Jania almost smiled with a smile of revenge, but someone beat her to it. A few seconds after Rhodes' oath fell, the thing opposite her that was listening indifferently actually smiled. In an instant, its eyes lost focus, like a blind man's lack of focus, but the smile was undoubtedly intelligent. There was another look that had nothing to do with her brother: that kind of almost innocent happiness with malicious intentions. Its lips moved. Jania noticed that it seemed to be counting in German: one, two, three - then its head suddenly tilted to the side, its gray pupils stared into space, and it died very convincingly.
Jania stared at her dead brother's body. She began to shake him, and the head swayed as if it had been planted. It was really a damn wallflower! She secretly worked hard on her fingers, pinching and twisting, pulling up his hair like she did at the beginning. The body remained calmly dead.

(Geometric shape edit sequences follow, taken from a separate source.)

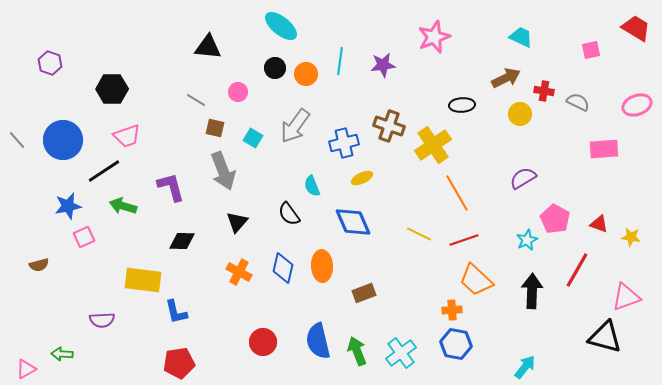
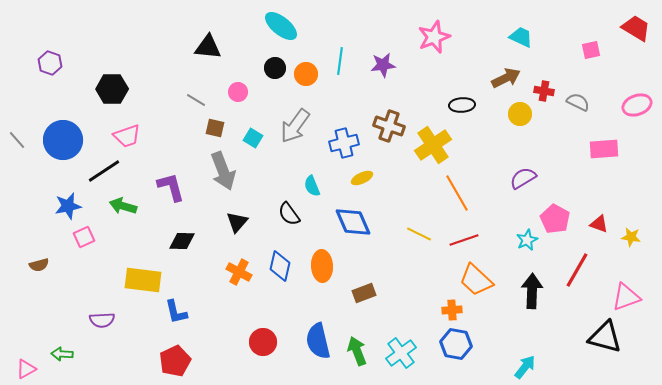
blue diamond at (283, 268): moved 3 px left, 2 px up
red pentagon at (179, 363): moved 4 px left, 2 px up; rotated 16 degrees counterclockwise
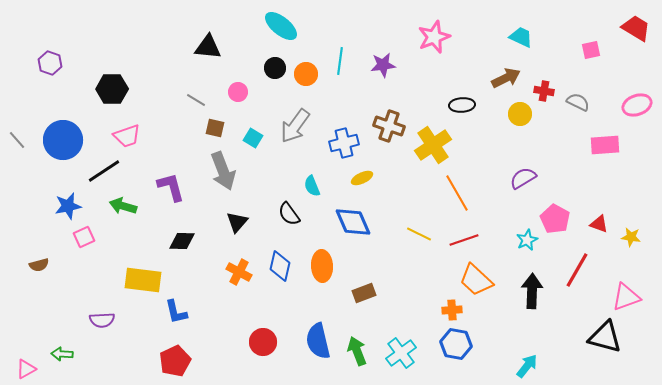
pink rectangle at (604, 149): moved 1 px right, 4 px up
cyan arrow at (525, 367): moved 2 px right, 1 px up
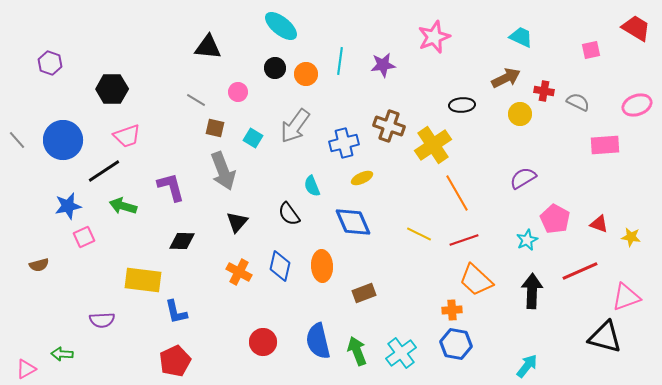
red line at (577, 270): moved 3 px right, 1 px down; rotated 36 degrees clockwise
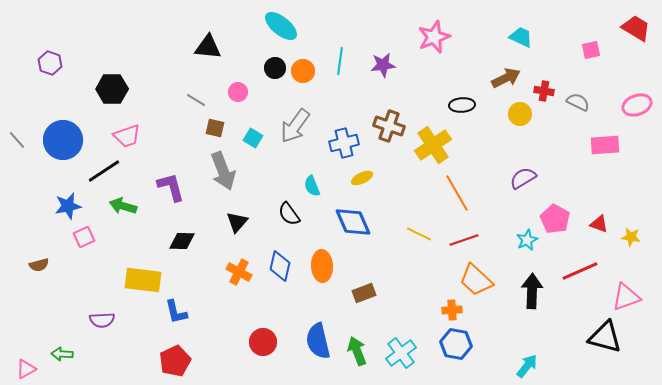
orange circle at (306, 74): moved 3 px left, 3 px up
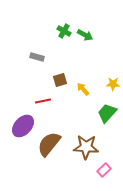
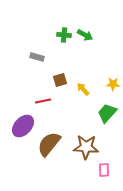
green cross: moved 4 px down; rotated 24 degrees counterclockwise
pink rectangle: rotated 48 degrees counterclockwise
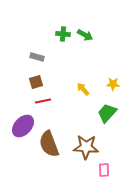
green cross: moved 1 px left, 1 px up
brown square: moved 24 px left, 2 px down
brown semicircle: rotated 60 degrees counterclockwise
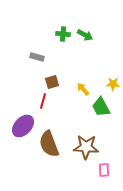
brown square: moved 16 px right
red line: rotated 63 degrees counterclockwise
green trapezoid: moved 6 px left, 6 px up; rotated 70 degrees counterclockwise
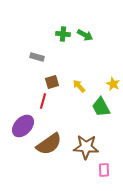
yellow star: rotated 24 degrees clockwise
yellow arrow: moved 4 px left, 3 px up
brown semicircle: rotated 104 degrees counterclockwise
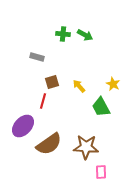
pink rectangle: moved 3 px left, 2 px down
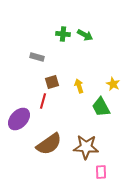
yellow arrow: rotated 24 degrees clockwise
purple ellipse: moved 4 px left, 7 px up
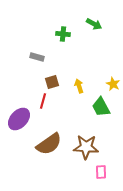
green arrow: moved 9 px right, 11 px up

"Don't waste any more time," Lot urged. "Take all your brother's belongings, and then you must get out of here with me."
"Yeah." Jania said through her teeth. She endured it again and again, trying to overcome all unknowns with ethical emotions and detached rationality. She would adapt to circumstances, would try her best to deal with the murderer, and would overcome the sadness of her brother's death and the bizarre and short-lived resurrection. Thinking of this, she finally couldn't help it, and reached out to slap the dead man hard.
"Ah!" the dead man yelled, and the back of his head suddenly smashed the mirror behind him.